Ergenlerde bu bağımlılık genellikle aşağıdaki özelliklerle kendini gösterir:
- Dijital araçlardan uzak kalındığında huzursuzluk, öfke veya boşluk hissi
- Uyku düzeninde bozulmalar
- Akademik performansta düşüş
- Yüz yüze ilişkilerde azalma
- Aile ile çatışma düzeyinde artış
Ergen beyninde prefrontal korteks henüz tam olgunlaşmamıştır. Buna karşın dopaminle ilişkili ödül sistemi erken gelişir. Bu dengesizlik, kısa vadeli haz arayışlarını ve dürtüsel davranışları artırır. Dijital içeriklerin sürekli yeni uyaranlar sunması, bu gelişimsel hassasiyeti istismar eder niteliktedir.
Ergenler bu dönemde sosyal kabul ve onay arayışındadır. Sosyal medya platformlarında “beğeni”, “yorum” ve “takipçi” gibi göstergeler, benlik değerini dijital ölçütlere indirgemeye neden olabilir.
Ebeveynlerin kendi dijital kullanım alışkanlıkları, çocuklar için bir model oluşturur. Aile içi iletişim eksikliği, ergenin dijital ortamlarda duygusal doyum aramasına yol açabilir.
COVID-19 pandemisiyle birlikte uzaktan eğitim, çevrim içi sosyalleşme ve dijital içeriklere artan yönelim, dijital yaşam biçiminin kalıcılaşmasına neden olmuştur.
Sürekli çevrim içi olma ihtiyacı, “kaçırma korkusu” (FOMO) ve sosyal kıyaslamalar, depresif duygulanım ve anksiyete belirtilerini tetikleyebilir. Ayrıca siber zorbalık, dijital ortamda yaşanan sosyal dışlanmalar da psikolojik iyi oluşu olumsuz etkileyebilir.
Dijital ortamlar, ergenlerin duygularını ifade etme ve düzenleme becerilerini yeterince geliştirmelerine izin vermez. Olumsuz duygularla baş etmek yerine, dijital içeriğe kaçış eğilimi gelişebilir. Dijital bağımlılıklar, ileriki yaşlarda başka bağımlılık türlerine (madde, alışveriş, kumar vb.) geçiş riskini artırabilir. Özellikle dürtü kontrol güçlüğü yaşayan ergenlerde bu geçiş daha belirgin olabilir.
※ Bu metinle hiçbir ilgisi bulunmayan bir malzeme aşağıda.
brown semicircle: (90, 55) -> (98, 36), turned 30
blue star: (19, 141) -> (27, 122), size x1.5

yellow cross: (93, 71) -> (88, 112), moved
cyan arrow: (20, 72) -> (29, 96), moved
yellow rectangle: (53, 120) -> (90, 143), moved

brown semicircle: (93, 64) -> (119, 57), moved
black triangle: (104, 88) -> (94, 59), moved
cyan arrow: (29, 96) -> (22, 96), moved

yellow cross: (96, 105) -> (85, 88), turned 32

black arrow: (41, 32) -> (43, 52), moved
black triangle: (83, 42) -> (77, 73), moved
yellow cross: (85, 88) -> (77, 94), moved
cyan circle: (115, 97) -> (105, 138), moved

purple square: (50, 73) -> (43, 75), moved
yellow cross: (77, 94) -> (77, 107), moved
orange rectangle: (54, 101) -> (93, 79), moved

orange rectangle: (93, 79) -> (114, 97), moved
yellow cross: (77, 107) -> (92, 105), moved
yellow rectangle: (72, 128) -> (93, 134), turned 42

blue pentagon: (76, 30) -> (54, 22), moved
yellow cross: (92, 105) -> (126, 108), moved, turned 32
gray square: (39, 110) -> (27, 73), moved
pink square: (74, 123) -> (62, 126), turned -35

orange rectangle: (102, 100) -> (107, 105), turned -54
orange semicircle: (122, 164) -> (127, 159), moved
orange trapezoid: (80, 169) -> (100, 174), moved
Ergenlere ve ailelerine dijital bağımlılık konusunda bilinç kazandırmak, ilk ve en etkili müdahale basamağıdır. Özellikle ebeveynlere dijital sınırlama koyma ve örnek olma becerileri kazandırılmalıdır. Dijital kullanıma yönelik işlevsiz düşüncelerin fark edilmesi ve alternatif davranışlarla değiştirilmesi, dijital bağımlılık davranışını azaltmada etkili olabilir. Ergenlerin gün içerisinde fiziksel, sosyal ve yaratıcı faaliyetlere yönelmesi sağlanmalı; böylece dijital içeriklere olan bağımlı yönelim dengelenmelidir. Okullarda uygulanacak dijital okuryazarlık, medya bilinçlendirme ve akran destek programları, koruyucu ruh sağlığı hizmetlerinin önemli bir parçasıdır.
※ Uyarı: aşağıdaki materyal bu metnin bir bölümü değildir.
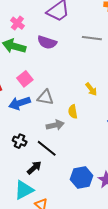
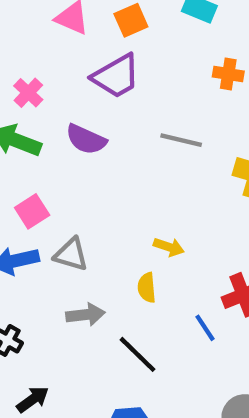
yellow arrow: (91, 89) -> (169, 247), turned -40
yellow semicircle: (73, 112) -> (147, 288), moved
black line: (47, 148) -> (137, 354), moved

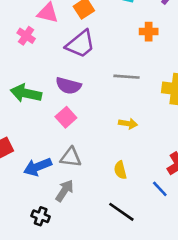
pink cross: (28, 93) -> (26, 36), moved
pink square: (32, 211) -> (66, 117), moved
yellow arrow: (169, 247) -> (128, 124), moved
gray arrow: (86, 315) -> (65, 191), moved, turned -40

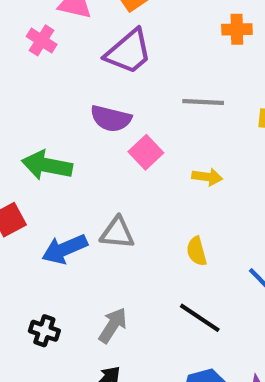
green arrow: (26, 93) -> (47, 165), moved
pink square: (66, 117) -> (146, 152), moved
gray arrow: (65, 191) -> (113, 325), moved
black cross: (41, 216) -> (44, 331), moved

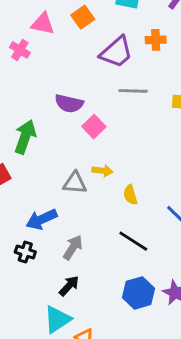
purple trapezoid: (129, 52) -> (116, 52), moved
green arrow: (47, 165) -> (25, 137), turned 100
yellow arrow: (207, 177) -> (102, 171), moved
blue arrow: (65, 249) -> (42, 219), moved

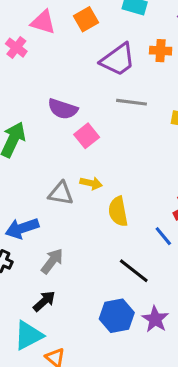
yellow semicircle: (130, 195) -> (118, 211), size x1.4
black line: (133, 241) -> (134, 271), moved

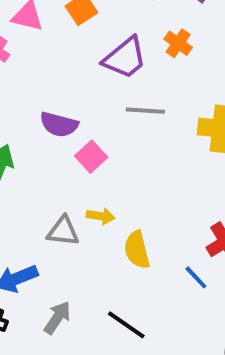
orange cross: (161, 51) -> (178, 43), turned 35
black line: (134, 271) -> (126, 325), moved

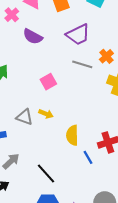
orange cross: (178, 43) -> (106, 56), moved
purple semicircle: (59, 124) -> (33, 37), moved
yellow semicircle: (137, 250) -> (72, 135), moved

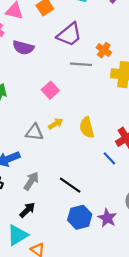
yellow arrow: (46, 114) -> (56, 124), turned -40
yellow semicircle: (72, 135) -> (87, 127), moved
Dijital bağımlılık, ergenlerin ruh sağlığı açısından giderek önem kazanan bir risk alanıdır. Bu bağımlılık türü sadece bireysel değil, ailesel ve toplumsal dinamiklerle de ilişkilidir. Dolayısıyla müdahale yaklaşımlarının çok boyutlu ve bütüncül olması gereklidir. Ruh sağlığı uzmanlarının ergenlerle çalışırken dijital dünyayı anlamaları, bu dünyanın sunduğu risk ve fırsatları birlikte değerlendirmeleri önemlidir. Ergenlerin dijital yaşamla sağlıklı bir ilişki kurmaları, ruhsal gelişimlerini desteklemek açısından hayati bir öneme sahiptir.